While still restrained to a certain extent (huge bail and electronic bracelet), Julian Assange will be able to go out walking in the grounds of Ellingham Hall in Bungay (Suffolk). This stately home belongs to the British TV journalist Vaughan Smith, who's a friend and supporter of Assange. Smith is the owner of London's Frontline Club, near Paddington station, whose self-proclaimed mission consists of "championing independent journalism".

Most prisons are not as nice. At present, the grounds are not quite as green, and there's snow on the lawns. In any case, Julian is a special prisoner. A sort of Count of Monte Cristo.

Strictly speaking, he's not a prisoner at all. Not even a clearly-accused suspect of anything less trifling than one-night-stands with groupies that got screwed up... Julian more so than the mindless groupies, who should be able to take better care of themselves.

I was shocked to learn that it was the British, not the Swedes, who had been determined to keep Julian Assange in jail [link]. Were Australian governmental authorities worried about this unexpected behavior on the part of our "motherland"? Well, yes, I have the impression that Kevin Rudd has been trying to do his bit (maybe a rather little bit, as a consequence of his demotion from power) to inject some clarity into this affair.

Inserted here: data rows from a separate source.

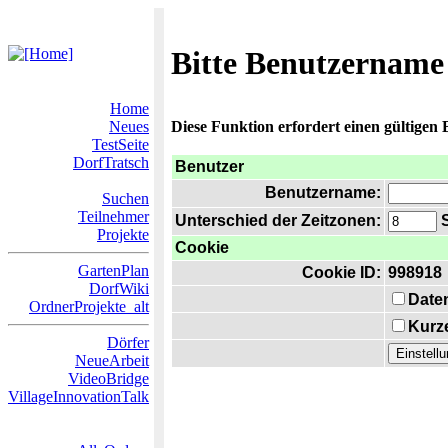
Bitte Benutzername
Home
Neues
Diese Funktion erfordert einen gültigen
TestSeite
DorfTratsch
Benutzer
Benutzername:
Suchen
Teilnehmer
Unterschied der Zeitzonen:
S
Projekte
Cookie
GartenPlan
Cookie ID:
998918
DorfWiki
Date
OrdnerProjekte_alt
Kurze
Dörfer
NeueArbeit
VideoBridge
VillageInnovationTalk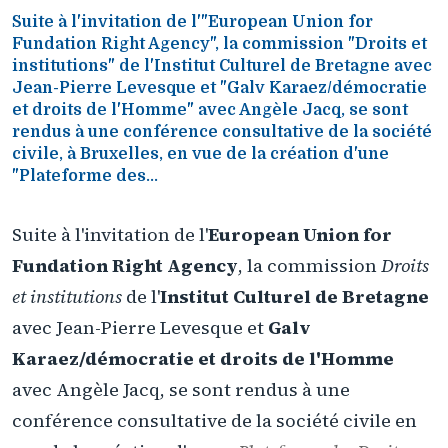
Suite à l'invitation de l'"European Union for
Fundation Right Agency", la commission "Droits et
institutions" de l'Institut Culturel de Bretagne avec
Jean-Pierre Levesque et "Galv Karaez/démocratie
et droits de l'Homme" avec Angèle Jacq, se sont
rendus à une conférence consultative de la société
civile, à Bruxelles, en vue de la création d'une
"Plateforme des...
Suite à l'invitation de l'
European Union for
Fundation Right Agency
, la commission
Droits
et institutions
de l'
Institut Culturel de Bretagne
avec Jean-Pierre Levesque et
Galv
Karaez/démocratie et droits de l'Homme
avec Angèle Jacq, se sont rendus à une
conférence consultative de la société civile en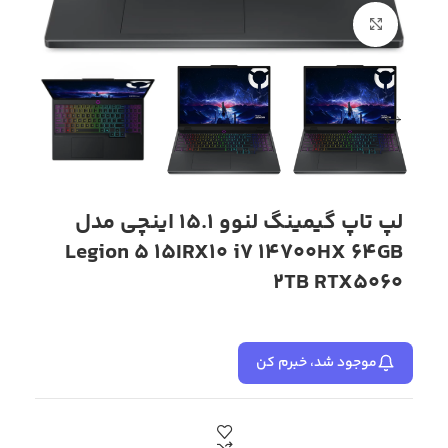
بزرگنمایی تصویر
لپ تاپ گیمینگ لنوو 15.1 اینچی مدل
Legion 5 15IRX10 i7 14700HX 64GB
2TB RTX5060
موجود شد، خبرم کن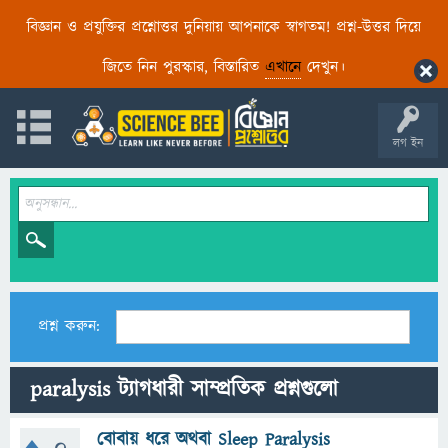
বিজ্ঞান ও প্রযুক্তির প্রশ্নোত্তর দুনিয়ায় আপনাকে স্বাগতম! প্রশ্ন-উত্তর দিয়ে
জিতে নিন পুরস্কার, বিস্তারিত
এখানে
দেখুন।
লগ ইন
প্রশ্ন করুন:
paralysis ট্যাগধারী সাম্প্রতিক প্রশ্নগুলো
বোবায় ধরে অথবা Sleep Paralysis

Meanwhile, what is Julia Gillard doing to protect the rights of her limply-accused compatriot? I don't know. Maybe, one of these days, she'll tell us.

FOOTNOTE: Many people have confused the home of Vaughan Smith with another Ellingham Hall located at Chathill up in Northumberland. I myself made this mistake yesterday, for ten minutes or so. This other Ellingham Hall (which, I repeat, has absolutely nothing to do with the place down in Suffolk where Julian Assange is staying) is a luxurious country house located up towards the Scottish border [website], which has become a popular venue for corporate events, weddings and special occasions.